The paper presents a novel approach for improving multi-organ segmentation in abdominal CT scans, addressing the specific challenge of limited fully annotated datasets in medical imaging. The proposed method, known as the Prior-aware Neural Network (PaNN), leverages partially-labeled datasets by incorporating anatomical priors into the segmentation process. This approach proves particularly useful in the medical field, where data annotation is labor-intensive and costly due to the requirement of expert radiologists.

Methodology

The key innovation of PaNN lies in its integration of anatomical priors that capture size distributions of abdominal organs as a constraint in the model training process. These priors are derived from fully-labeled datasets and used to correct the background ambiguity that occurs in partially-labeled data, where non-targeted organs are merely classified as background. The authors propose a prior-aware loss function that penalizes deviations from expected organ size distributions, using a min-max optimization form to effectively train the network under this constraint. This is accomplished using the stochastic primal-dual gradient algorithm, facilitating optimization that accounts for the average output organ size distributions relative to known priors.

Results

PaNN achieves state-of-the-art performance on challenging datasets such as the MICCAI 2015 Multi-Atlas Labeling Challenge. It reports an average Dice score of 84.97%, representing a significant improvement of 3.27% over previous techniques. The method demonstrates enhanced accuracy, especially for difficult-to-segment organs like the pancreas and gallbladder, effectively utilizing additional, partially-labeled data to improve model robustness and segmentation precision. The success of PaNN in surpassing existing benchmarks underscores the role of domain-specific anatomical knowledge in enhancing deep learning models applied to medical imaging.

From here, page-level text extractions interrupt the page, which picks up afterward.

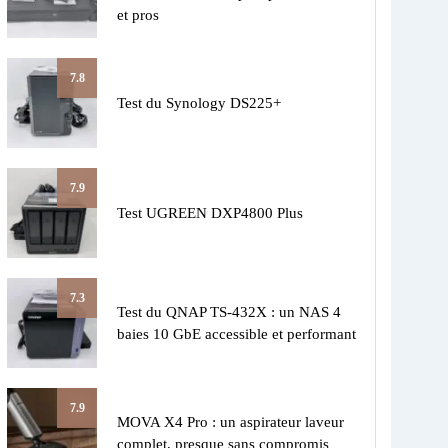
et pros
7.8
Test du Synology DS225+
7.9
Test UGREEN DXP4800 Plus
7.3
Test du QNAP TS-432X : un NAS 4
baies 10 GbE accessible et performant
7.9
MOVA X4 Pro : un aspirateur laveur
complet, presque sans compromis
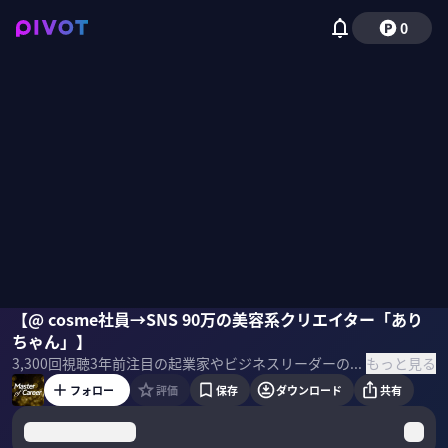
0
ありちゃん
【@ cosme社員→SNS 90万の美容系クリエイター「あり
ちゃん」】
もっと見る
3,300
回視聴
3年前
注目の起業家やビジネスリーダーの人生のアップダウンを聞きながら、キャリアを深掘りするシリーズ。第9回のゲストは美容クリエイターのありちゃん氏。 ＜ゲスト＞ ありちゃん／美容クリエイター 新卒で「@cosme」を運営する株式会社アイスタイルに入社し、4年間務めた後に退社する。退社後は美容クリエイターとして独立し、「毎月の支出の半分をコスメに充てる女」のキャッチフレーズでコスメレビューを発信する。2021年には「Tik Tok CREATOR AWARD 2021」でファイナリスト5人に選ばれる。 ＜目次＞
フォロー
評価
保存
ダウンロード
共有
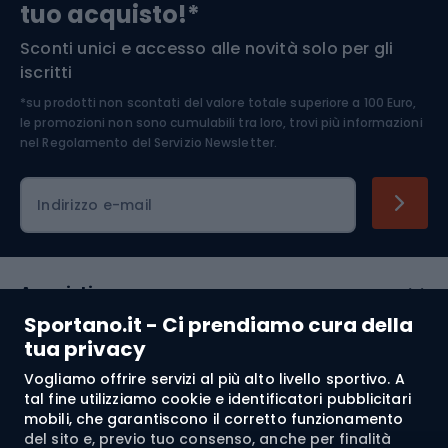
tuo acquisto!*
Sconti unici e accesso alle novità solo per gli
Medicina dello sport
iscritti
*su prodotti non scontati del valore totale superiore a 100 Euro,
Abbigliamento ciclistico
le promozioni non sono cumulabili tra loro, trovi più informazioni
nel
Regolamento del Servizio Newsletter.
Indirizzo e-mail
Acquisti
Sportano.it - Ci prendiamo cura della
Servizio clienti
tua privacy
Vogliamo offrire servizi al più alto livello sportivo. A
Regolamento
tal fine utilizziamo cookie e identificatori pubblicitari
mobili, che garantiscono il corretto funzionamento
Chi siamo
del sito e, previo tuo consenso, anche per finalità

Implications and Future Work

The integration of anatomical priors into neural network training opens avenues for improved segmentation models that minimize dependence on fully-labeled datasets. This work highlights the potential of using partial supervision to unlock more value in existing data. This methodology could be extended to other medical imaging modalities and applications where similar annotation challenges exist. Furthermore, future research could explore the incorporation of more complex anatomical priors, such as spatial relationships between organs, and the integration of semi-supervised learning paradigms that exploit unlabeled data further.

Conclusion

The Prior-aware Neural Network (PaNN) represents a significant step forward in medical image segmentation, demonstrating that embedding anatomical priors into training procedures can dramatically enhance model performance without the constraints of fully-labeled data. This strategy reduces the dependency on extensive annotation, thus potentially accelerating advancements in automated medical diagnosis and intervention systems by making them more accessible and efficient.